AVA in action. Image via Google

Google Seeks to Help Computers Understand ‘Atoms’ of Human Activity

In October, Google’s Machine Perception Research organization announced the release of a large dataset of video segments designed to help neural networks better train abilities to recognize and interpret human behavior. Google –which owns the YouTube video service as well as the eminent AI research group DeepMind— named the project AVA, or “atomic visual actions,” and seeks as per the name to  produce a diverse data set of short clips highlighting  basic–hence, “atomic”–human activities.

An example of AVA clips showing specific “atomic” actions indicated by red boxes. Images via Google, featuring video from this source.

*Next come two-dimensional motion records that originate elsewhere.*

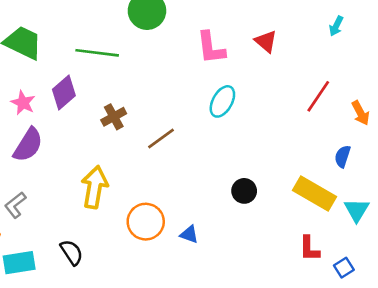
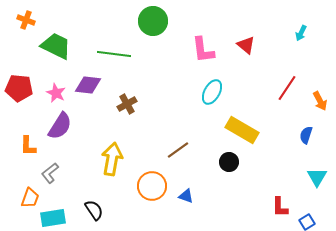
purple diamond: (64, 92) -> (88, 85), turned 48
brown line: (161, 139) -> (178, 150), moved
yellow rectangle: (314, 193) -> (242, 130), moved

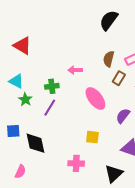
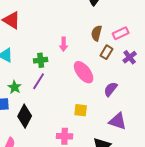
pink arrow: (75, 70) -> (64, 44), turned -88
green star: (25, 100) -> (15, 87), moved
black diamond: (36, 143) -> (25, 116), turned 40

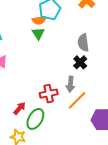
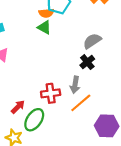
green triangle: (38, 33) -> (44, 27), turned -32
gray semicircle: (83, 43) -> (92, 41), turned 60

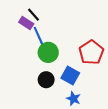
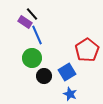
green circle: (48, 52) -> (32, 58), moved
blue square: (70, 76) -> (67, 72), turned 30

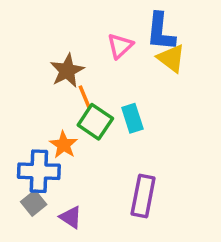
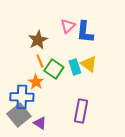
blue L-shape: (161, 32) -> (85, 32), moved
yellow triangle: (171, 58) -> (89, 64), moved
orange line: (85, 97) -> (40, 61), moved
gray square: (34, 203) -> (19, 115), size x1.6

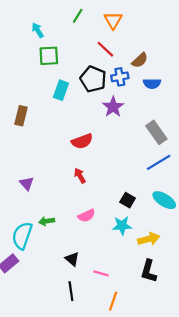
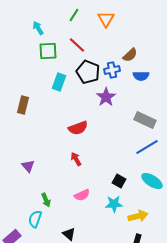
red line: (105, 49) -> (77, 45), moved
gray rectangle: (156, 132) -> (145, 120), turned -30
green arrow: (47, 221) -> (46, 200), turned -104
cyan semicircle: (22, 236) -> (35, 219), moved, size x0.7

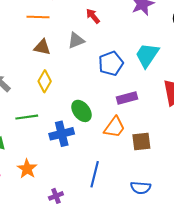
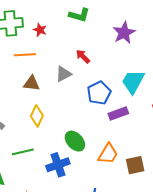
red arrow: (93, 16) -> (83, 56), moved
purple rectangle: (127, 98) -> (118, 114), moved

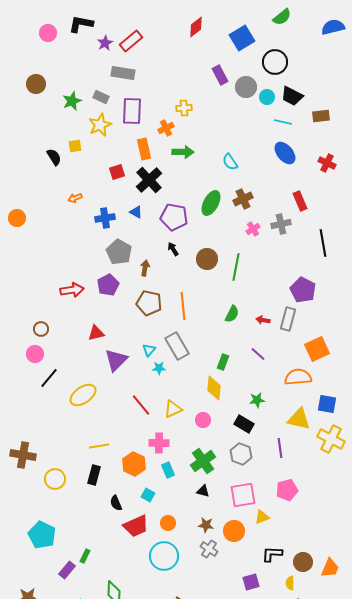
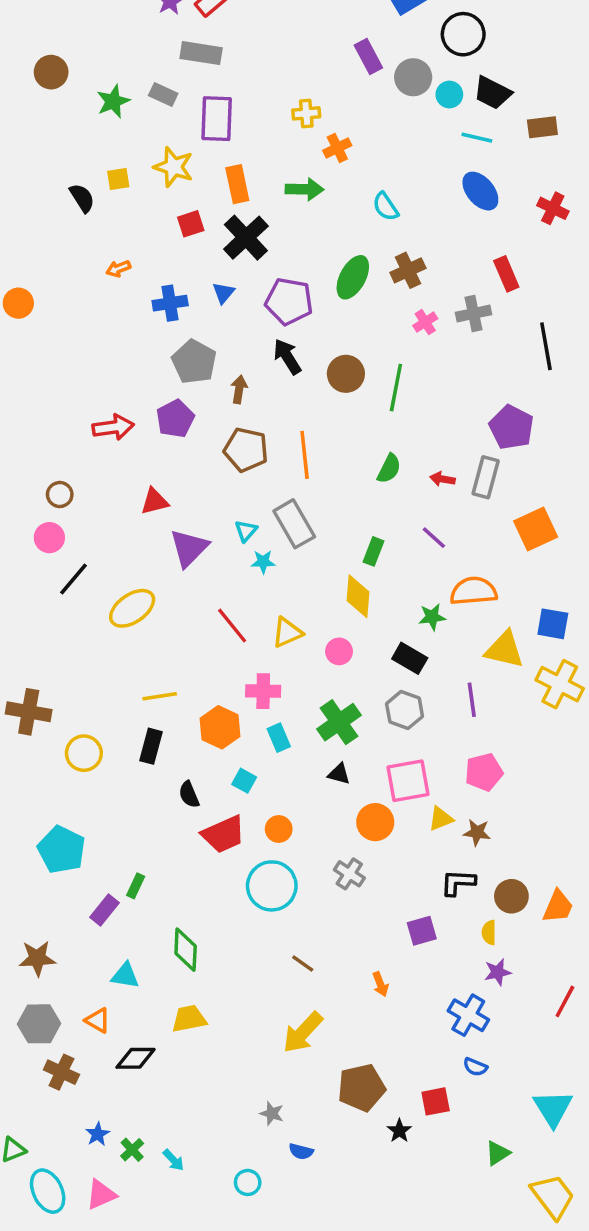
yellow star: (100, 125) -> (173, 167), moved, turned -30
orange cross: (166, 128) -> (337, 148), moved
blue triangle: (136, 212) -> (223, 293), turned 40
black arrow: (173, 249) -> (287, 357), size x1.5
orange semicircle: (298, 377) -> (474, 591), moved
brown star: (206, 525) -> (477, 832), moved
orange circle: (234, 531) -> (375, 822), moved

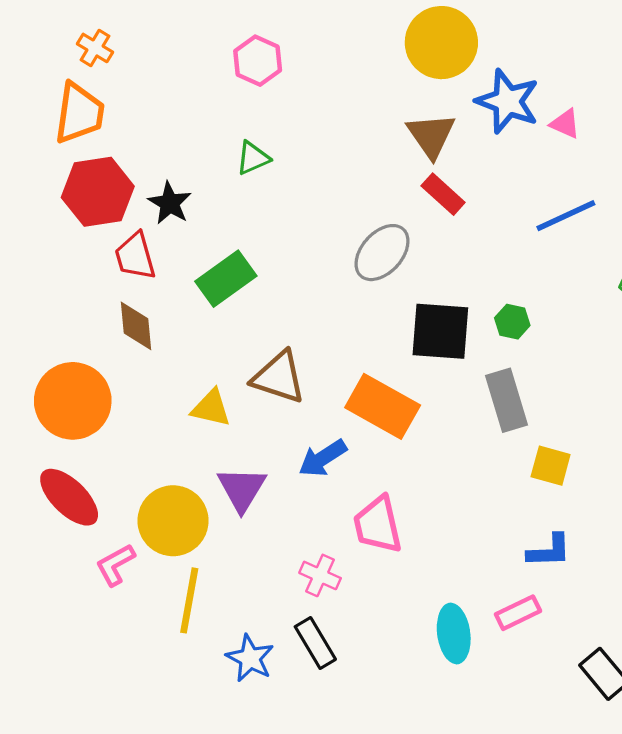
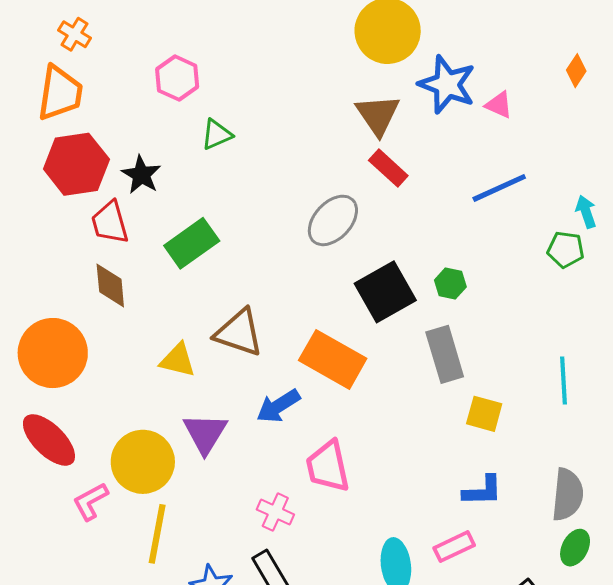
pink hexagon: (258, 61) -> (177, 78), moved
black square: (440, 331) -> (385, 292), turned -34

In a process further described in a corresponding research paper on the project, AVA is derived from long-from video content sourced directly from films and television series featured on YouTube, chosen to reflect a wide variety of human actions as well as a diversity in the race and genders of the humans present in the clips.  Google then further split this collection of video content into the more than 57,000 3-second long, non-overlapping clips that comprise the dataset. Each 3-second clip was then precisely analyzed and annotated to highlight the actions being performed by the individual(s) in the scene from actions across 80 categories. In total, AVA’s clip database features 96,000 labeled individuals performing a grand total of 210,000 actions.

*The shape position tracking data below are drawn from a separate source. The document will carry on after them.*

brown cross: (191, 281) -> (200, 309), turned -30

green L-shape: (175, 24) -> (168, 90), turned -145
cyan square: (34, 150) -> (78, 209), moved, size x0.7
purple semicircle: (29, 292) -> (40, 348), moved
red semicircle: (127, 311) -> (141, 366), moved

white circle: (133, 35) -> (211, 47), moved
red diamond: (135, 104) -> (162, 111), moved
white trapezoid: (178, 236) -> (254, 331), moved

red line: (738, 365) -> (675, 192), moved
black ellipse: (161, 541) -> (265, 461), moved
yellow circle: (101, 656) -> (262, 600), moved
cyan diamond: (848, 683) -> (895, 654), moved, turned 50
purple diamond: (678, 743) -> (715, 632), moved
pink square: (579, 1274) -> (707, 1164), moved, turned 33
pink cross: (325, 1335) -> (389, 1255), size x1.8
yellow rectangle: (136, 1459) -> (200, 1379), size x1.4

An small subset showing the most common of AVA’s specific atomic action labels. Image via Google.

While computer vision networks–such as Google’s own famous Inception–have become adept at identifying objects in images and videos thanks to vast benchmark datasets for object recognition, AVA seeks to lay the groundwork for neural networks that can be better trained to recognize human actions, which “are, by nature, less well-defined than objects in videos, making it difficult to construct a finely labeled action video dataset,” according to Google.

AVA’s potential academic and commercial applications are limited only to the imagination, and such a diverse and large amount of data on real-time human activities will prove undoubtedly vital in any number of applied projects, from better automated content analysis and summary of videos, to improved computer vision systems in robots that are better able to judge human actions, reactions, and sentiments. According to the AVA team, the long-term goal of the project is “to enable machines to achieve human-level intelligence in sensory perception” and ultimately “imbu[e] computers with ‘social visual intelligence’–the ability to perceive what humans are doing, what might they do next, and what they are trying to achieve.”